2. Patients should come first in preclinical studies

Synergistic combinations frequently cause toxicity in clinical trials. As Meyer noted, this is largely due to on-target, off-tissue effects. “We observed that toxicity is often based on specificity,” he said. “For example, if a combination is synergistic in diverse tumor backgrounds such as leukemia, ovarian cancer and glioblastoma cells that are not connected by a common mutation or driver, then it’s likely going to be a toxic combination, because its mechanism isn’t specific to the disease tissue. This is counter to the commonly held belief that broad synergy is a suitable indication to pursue a combination.”

The drug combinations most likely to succeed clinically will limit toxicity through specificity — working only in a diseased tissue. Further, nonactive single agents, which commonly increase toxicity, should be reduced. If this level of safety is established as a primary goal of preclinical studies, combinations entering clinical trials that are too toxic could be significantly reduced.

3. It’s OK to say ‘antagonism’

An antagonistic drug combination is one where the total activity is less than would be expected by each individual drug. This lack of activity may seem counterproductive, but in some cases, this can be the right approach. This practice has already seen clinical success in the case of leucovorin. High doses of the drug methotrexate, which affects folate metabolism, are often given to high-risk cancer patients. Methotrexate causes toxicity that could become intolerable, but doctors get around this by giving the drug leucovorin, a methotrexate antagonist, 24 hours later.

“Cancer cells are more dependent on the folate pathway than normal cells, so the time lag is used to bring everything to the brink before pulling back with the rescue antagonist,” Shelat explained. “Leucovorin rescue is a mainstay in pediatric cancer.”

Still, despite examples such as this, investigations into antagonistic pairs are perceived with an air of skepticism. The researchers stress that drug combination discovery could benefit from a more agnostic approach to synergy and antagonism.

“The word ‘antagonism’ is used in a negative connotation, but mathematically defined, there is nothing inherently ‘good’ about a synergistic drug over an antagonistic drug or vice versa,” Meyer said. “It’s an accident of linguistics that the word ‘synergy’ is positive, and the word ‘antagonism’ is negative. But there may be so many useful antagonistic drug combinations yet to be discovered.” 
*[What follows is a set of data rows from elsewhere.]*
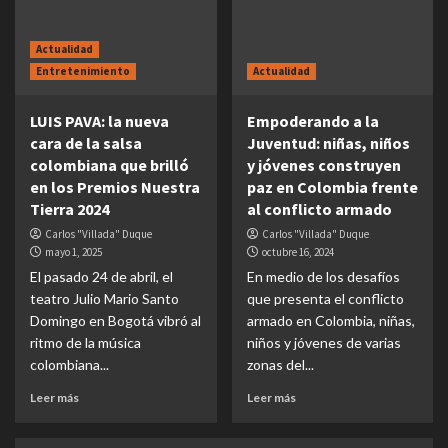
Actualidad
Entretenimiento
Actualidad
LUIS PAVA: la nueva
Empoderando a la
cara de la salsa
Juventud: niñas, niños
colombiana que brilló
y jóvenes construyen
en los Premios Nuestra
paz en Colombia frente
Tierra 2024
al conflicto armado
Carlos "Villada" Duque
Carlos "Villada" Duque
mayo 1, 2025
octubre 16, 2024
El pasado 24 de abril, el
En medio de los desafíos
teatro Julio Mario Santo
que presenta el conflicto
Domingo en Bogotá vibró al
armado en Colombia, niñas,
ritmo de la música
niños y jóvenes de varias
colombiana...
zonas del...
Leer más
Leer más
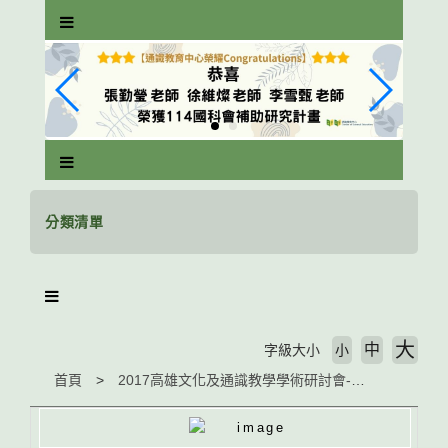
跳
到
主
要
內
容
區
塊
分類清單
大
中
字級大小
小
首頁
2017高雄文化及通識教學學術研討會-創新與永續：環境教育暨實務論壇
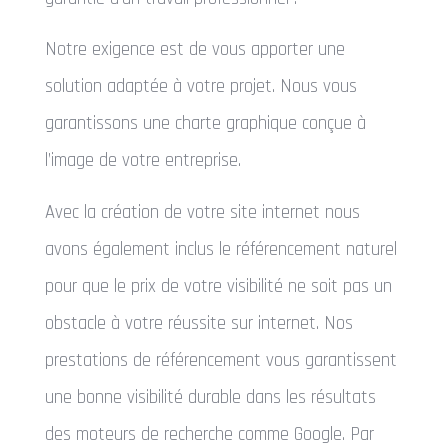
Notre exigence est de vous apporter une
solution adaptée à votre projet. Nous vous
garantissons une charte graphique conçue à
l’image de votre entreprise.
Avec la création de votre site internet nous
avons également inclus le référencement naturel
pour que le prix de votre visibilité ne soit pas un
obstacle à votre réussite sur internet. Nos
prestations de référencement vous garantissent
une bonne visibilité durable dans les résultats
des moteurs de recherche comme Google. Par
“The type of interaction present in a drug combination, whether it is additive, synergistic or antagonistic, should guide subsequent preclinical studies rather than be used as a hard filter to select which combinations to pursue further,” Shelat added.

Back to basics for the next era of drug combination discovery

While the siren song of “synergy” in preclinical studies is widespread, Meyer, Shelat and their colleagues are hopeful that the field will shift toward prioritizing efficacy and tolerability in patients as the only guiding light.

“There is no institution on earth that better exemplifies this idea than St. Jude, founded on the Total Therapy approach,” Meyer said. “It was never about designing a synergistic drug combination; instead, by targeting the different heterogeneous compartments in different tumor types, the tumor could be eliminated using drug combinations.” Just as Pinkel began with the idea of designing drug combinations with patients in mind from the outset, so too are St. Jude researchers carrying that vision forward today.